Collected data entries
'''

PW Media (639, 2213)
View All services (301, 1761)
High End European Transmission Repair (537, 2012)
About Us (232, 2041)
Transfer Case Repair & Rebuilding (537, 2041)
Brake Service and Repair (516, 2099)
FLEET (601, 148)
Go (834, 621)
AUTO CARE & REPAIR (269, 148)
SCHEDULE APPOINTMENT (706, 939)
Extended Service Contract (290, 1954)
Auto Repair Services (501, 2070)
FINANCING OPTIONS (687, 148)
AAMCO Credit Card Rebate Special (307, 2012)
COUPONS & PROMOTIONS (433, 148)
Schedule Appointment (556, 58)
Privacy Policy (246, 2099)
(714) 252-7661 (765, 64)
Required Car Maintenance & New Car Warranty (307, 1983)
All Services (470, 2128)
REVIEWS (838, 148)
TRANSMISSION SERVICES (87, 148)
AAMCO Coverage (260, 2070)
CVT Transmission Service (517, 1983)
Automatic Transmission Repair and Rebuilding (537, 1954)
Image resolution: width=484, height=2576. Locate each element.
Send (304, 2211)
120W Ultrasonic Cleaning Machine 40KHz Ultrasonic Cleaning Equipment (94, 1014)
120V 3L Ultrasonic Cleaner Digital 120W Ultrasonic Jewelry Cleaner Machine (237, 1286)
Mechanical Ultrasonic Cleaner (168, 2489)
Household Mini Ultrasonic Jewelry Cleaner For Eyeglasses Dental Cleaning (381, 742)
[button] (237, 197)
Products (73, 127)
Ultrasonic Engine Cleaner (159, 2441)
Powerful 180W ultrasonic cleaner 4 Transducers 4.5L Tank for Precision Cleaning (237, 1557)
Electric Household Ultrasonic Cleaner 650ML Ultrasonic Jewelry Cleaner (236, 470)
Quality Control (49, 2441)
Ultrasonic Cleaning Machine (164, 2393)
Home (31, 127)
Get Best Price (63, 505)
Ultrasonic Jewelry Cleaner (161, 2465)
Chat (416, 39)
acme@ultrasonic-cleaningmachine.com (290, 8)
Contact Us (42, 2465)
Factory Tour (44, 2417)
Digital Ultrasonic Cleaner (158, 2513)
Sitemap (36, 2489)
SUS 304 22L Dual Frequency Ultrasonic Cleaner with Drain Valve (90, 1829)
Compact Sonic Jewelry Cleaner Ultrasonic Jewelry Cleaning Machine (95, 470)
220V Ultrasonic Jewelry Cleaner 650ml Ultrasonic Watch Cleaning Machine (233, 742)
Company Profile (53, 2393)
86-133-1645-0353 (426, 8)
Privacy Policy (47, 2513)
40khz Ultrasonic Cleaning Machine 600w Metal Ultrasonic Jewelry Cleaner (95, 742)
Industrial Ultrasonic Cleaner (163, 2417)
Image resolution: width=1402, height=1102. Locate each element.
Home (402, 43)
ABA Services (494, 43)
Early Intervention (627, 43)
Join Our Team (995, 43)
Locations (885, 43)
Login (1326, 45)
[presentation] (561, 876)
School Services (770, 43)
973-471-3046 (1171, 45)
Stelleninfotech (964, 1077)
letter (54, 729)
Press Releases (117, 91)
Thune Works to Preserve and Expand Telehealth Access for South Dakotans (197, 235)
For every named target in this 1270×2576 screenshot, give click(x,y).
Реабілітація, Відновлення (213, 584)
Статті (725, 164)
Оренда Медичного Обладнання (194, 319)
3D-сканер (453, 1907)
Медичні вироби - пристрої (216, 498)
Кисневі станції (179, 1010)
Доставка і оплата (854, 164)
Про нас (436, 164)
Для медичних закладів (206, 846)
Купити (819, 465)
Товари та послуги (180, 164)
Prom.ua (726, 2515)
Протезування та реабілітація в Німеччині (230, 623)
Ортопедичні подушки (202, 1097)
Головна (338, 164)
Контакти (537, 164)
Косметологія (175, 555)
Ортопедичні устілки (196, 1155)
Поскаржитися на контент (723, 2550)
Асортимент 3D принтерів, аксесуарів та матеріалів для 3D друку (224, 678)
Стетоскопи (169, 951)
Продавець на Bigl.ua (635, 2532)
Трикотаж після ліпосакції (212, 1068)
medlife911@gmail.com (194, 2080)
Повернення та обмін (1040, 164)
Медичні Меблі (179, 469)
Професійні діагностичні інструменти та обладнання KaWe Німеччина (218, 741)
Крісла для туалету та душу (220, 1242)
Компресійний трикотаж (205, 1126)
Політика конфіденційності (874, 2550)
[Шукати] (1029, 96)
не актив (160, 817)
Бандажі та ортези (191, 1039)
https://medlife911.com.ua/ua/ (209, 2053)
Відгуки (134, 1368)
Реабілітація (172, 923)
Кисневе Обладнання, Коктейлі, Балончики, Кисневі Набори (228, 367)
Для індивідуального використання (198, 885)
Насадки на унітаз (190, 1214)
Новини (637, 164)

'''

Give back the data above word for word.

PW Media (639, 2213)
View All services (301, 1761)
High End European Transmission Repair (537, 2012)
About Us (232, 2041)
Transfer Case Repair & Rebuilding (537, 2041)
Brake Service and Repair (516, 2099)
FLEET (601, 148)
Go (834, 621)
AUTO CARE & REPAIR (269, 148)
SCHEDULE APPOINTMENT (706, 939)
Extended Service Contract (290, 1954)
Auto Repair Services (501, 2070)
FINANCING OPTIONS (687, 148)
AAMCO Credit Card Rebate Special (307, 2012)
COUPONS & PROMOTIONS (433, 148)
Schedule Appointment (556, 58)
Privacy Policy (246, 2099)
(714) 252-7661 (765, 64)
Required Car Maintenance & New Car Warranty (307, 1983)
All Services (470, 2128)
REVIEWS (838, 148)
TRANSMISSION SERVICES (87, 148)
AAMCO Coverage (260, 2070)
CVT Transmission Service (517, 1983)
Automatic Transmission Repair and Rebuilding (537, 1954)
Image resolution: width=484, height=2576. Locate each element.
Send (304, 2211)
120W Ultrasonic Cleaning Machine 40KHz Ultrasonic Cleaning Equipment (94, 1014)
120V 3L Ultrasonic Cleaner Digital 120W Ultrasonic Jewelry Cleaner Machine (237, 1286)
Mechanical Ultrasonic Cleaner (168, 2489)
Household Mini Ultrasonic Jewelry Cleaner For Eyeglasses Dental Cleaning (381, 742)
[button] (237, 197)
Products (73, 127)
Ultrasonic Engine Cleaner (159, 2441)
Powerful 180W ultrasonic cleaner 4 Transducers 4.5L Tank for Precision Cleaning (237, 1557)
Electric Household Ultrasonic Cleaner 650ML Ultrasonic Jewelry Cleaner (236, 470)
Quality Control (49, 2441)
Ultrasonic Cleaning Machine (164, 2393)
Home (31, 127)
Get Best Price (63, 505)
Ultrasonic Jewelry Cleaner (161, 2465)
Chat (416, 39)
acme@ultrasonic-cleaningmachine.com (290, 8)
Contact Us (42, 2465)
Factory Tour (44, 2417)
Digital Ultrasonic Cleaner (158, 2513)
Sitemap (36, 2489)
SUS 304 22L Dual Frequency Ultrasonic Cleaner with Drain Valve (90, 1829)
Compact Sonic Jewelry Cleaner Ultrasonic Jewelry Cleaning Machine (95, 470)
220V Ultrasonic Jewelry Cleaner 650ml Ultrasonic Watch Cleaning Machine (233, 742)
Company Profile (53, 2393)
86-133-1645-0353 (426, 8)
Privacy Policy (47, 2513)
40khz Ultrasonic Cleaning Machine 600w Metal Ultrasonic Jewelry Cleaner (95, 742)
Industrial Ultrasonic Cleaner (163, 2417)
Image resolution: width=1402, height=1102. Locate each element.
Home (402, 43)
ABA Services (494, 43)
Early Intervention (627, 43)
Join Our Team (995, 43)
Locations (885, 43)
Login (1326, 45)
[presentation] (561, 876)
School Services (770, 43)
973-471-3046 (1171, 45)
Stelleninfotech (964, 1077)
letter (54, 729)
Press Releases (117, 91)
Thune Works to Preserve and Expand Telehealth Access for South Dakotans (197, 235)
For every named target in this 1270×2576 screenshot, give click(x,y).
Реабілітація, Відновлення (213, 584)
Статті (725, 164)
Оренда Медичного Обладнання (194, 319)
3D-сканер (453, 1907)
Медичні вироби - пристрої (216, 498)
Кисневі станції (179, 1010)
Доставка і оплата (854, 164)
Про нас (436, 164)
Для медичних закладів (206, 846)
Купити (819, 465)
Товари та послуги (180, 164)
Prom.ua (726, 2515)
Протезування та реабілітація в Німеччині (230, 623)
Ортопедичні подушки (202, 1097)
Головна (338, 164)
Контакти (537, 164)
Косметологія (175, 555)
Ортопедичні устілки (196, 1155)
Поскаржитися на контент (723, 2550)
Асортимент 3D принтерів, аксесуарів та матеріалів для 3D друку (224, 678)
Стетоскопи (169, 951)
Продавець на Bigl.ua (635, 2532)
Трикотаж після ліпосакції (212, 1068)
medlife911@gmail.com (194, 2080)
Повернення та обмін (1040, 164)
Медичні Меблі (179, 469)
Професійні діагностичні інструменти та обладнання KaWe Німеччина (218, 741)
Крісла для туалету та душу (220, 1242)
Компресійний трикотаж (205, 1126)
Політика конфіденційності (874, 2550)
[Шукати] (1029, 96)
не актив (160, 817)
Бандажі та ортези (191, 1039)
https://medlife911.com.ua/ua/ (209, 2053)
Відгуки (134, 1368)
Реабілітація (172, 923)
Кисневе Обладнання, Коктейлі, Балончики, Кисневі Набори (228, 367)
Для індивідуального використання (198, 885)
Насадки на унітаз (190, 1214)
Новини (637, 164)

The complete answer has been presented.